Resta però intatta, scrive il gesuita Giuseppe Riggio nell'editoriale di Aggiornamenti Sociali di gennaio, la consapevolezza che «il nostro futuro è strettamente intrecciato a quello delle istituzioni europee, che abbiamo contribuito a costruire fin dai primi passi in modo propositivo e attivo. La questione europea riveste perciò un indubbio rilievo a livello di dibattito italiano, in vista anche del prossimo voto, dato che sarebbe “provinciale” continuare a concentrarci sulle questioni nazionali senza inserirle nel più ampio contesto europeo di cui facciamo parte».

L'editoriale si concentra anzitutto sullo smascheramento del «fascino, sempre più forte, esercitato dalla tentazione sovranista, cioè l’idea di proteggersi dai fattori che destabilizzano rinchiudendosi nei propri confini, erigendo nuovi muri, ritenendo che il bene comune dei propri cittadini si persegua meglio da soli e in contrapposizione agli altri, piuttosto che cooperando e integrandosi. Questa prospettiva – sostenuta da forze politiche presenti in tutti i Paesi europei e collocabili tanto a destra quanto a sinistra – mette radicalmente in discussione il progetto stesso della UE».

L'alternativa, scrive Riggio, è individuare «un modo di stare dentro la dinamica globale attuale che non snaturi il patrimonio di valori e principi che contraddistinguono il Vecchio continente, in primis l’attenzione alla persona nella sua integralità e il rilievo rivestito dai legami che ci rendono membri di comunità più ampie.

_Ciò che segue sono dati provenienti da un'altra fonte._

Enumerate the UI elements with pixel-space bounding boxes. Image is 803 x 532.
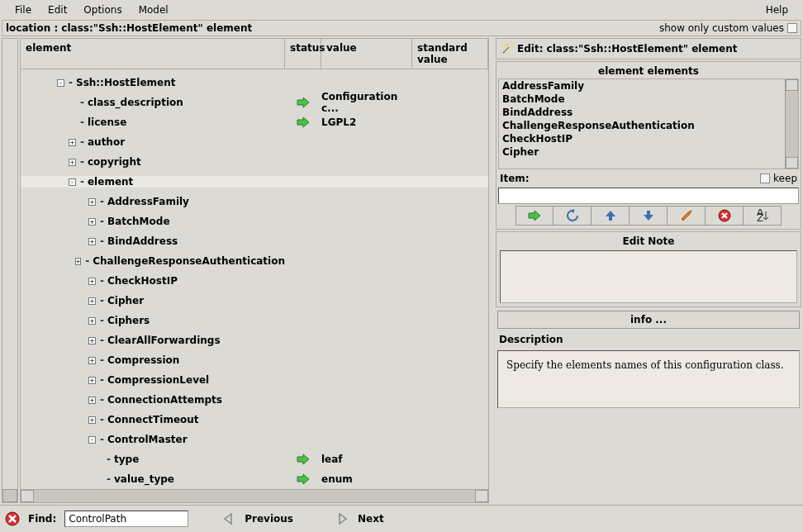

Le immagini di un’Europa “fortezza” o, al suo estremo opposto, di un’Europa globale al cento per cento sono esempi di queste reazioni “di pancia”, che finiscono con appiattire i ragionamenti sulla globalizzazione al solo piano economico e finanziario, perdendo di vista invece la solidarietà».

Il sogno europeo oggi può imparare dal negoziato della Brexit, che non riguarda solo un Paese, ma ha una portata generale. La vicenda britannica, prosegue il caporedattore di Aggiornamenti Sociali, ci insegna che «non serve annacquare il progetto europeo»; occorre piuttosto «chiarire come sia già una dimensione che struttura la nostra esistenza, in un modo ben più profondo di quanto sia solitamente percepito, e da cui non derivano solo svantaggi, ma anche benefici». Non a caso, «le vicende negoziali mostrano quanto sia complesso “smontare” i legami costruitisi tra gli Stati membri all’interno dell’Unione e come essi incidano sulla vita di milioni di persone, con un impatto notevole su innumerevoli aspetti».

Dunque, piuttosto che disfare quanto è stato costruito nel tempo, proponendo «rotture» tanto drastiche quanto controproducenti, occorre rimettere a fuoco l'obiettivo verso cui tendere: come affermano recenti dichiarazioni ufficiali di alcuni responsabili politici a livello europeo e nazionale, l'orizzonte è quello di «un’Unione resiliente, libera e democratica, solidale ed equa, prospera e sostenibile, sicura e socialmente responsabile, forte al suo interno e anche sulla scena internazionale». Naturalmente, «queste indicazioni (...) non sono sufficienti se restano solo degli enunciati».

È un compito che spetta anzitutto alle istituzioni europee - le quali, riconosce l'editoriale, negli ultimi 18 mesi hanno messo in cantiere diverse iniziative interessanti - e a quelle nazionali, «ma è fondamentale che sempre più vi sia il coinvolgimento attivo della società civile, perché il progetto europeo sia fino in fondo di tutti». «Il più grande cantiere europeo - conclude Riggio - è la presa di coscienza che da oltre sessant’anni la partecipazione alle istituzioni europee sta costruendo un’identità europea, un “noi” costituito dall’insieme dei cittadini degli Stati membri della UE. (...) La presa di coscienza che questo “noi” è già un dato di realtà, non una minaccia ma un’opportunità, è il sogno su cui lavorare oggi, soprattutto sul piano culturale ed educativo, o meglio è il sonno da cui svegliarci per prendere atto di qualcosa che già viviamo e che non può portare appieno i suoi frutti finché è negato».

*Nato a Messina nel 1976, è laureato in Giurisprudenza e specializzato in politiche dell’Unione europea.

Dopo aver lavorato per quattro anni nel campo delle relazioni industriali, è entrato nella Compagnia di Gesù nel 2003.

Dal gennaio 2015 è caporedattore di Aggiornamenti Sociali.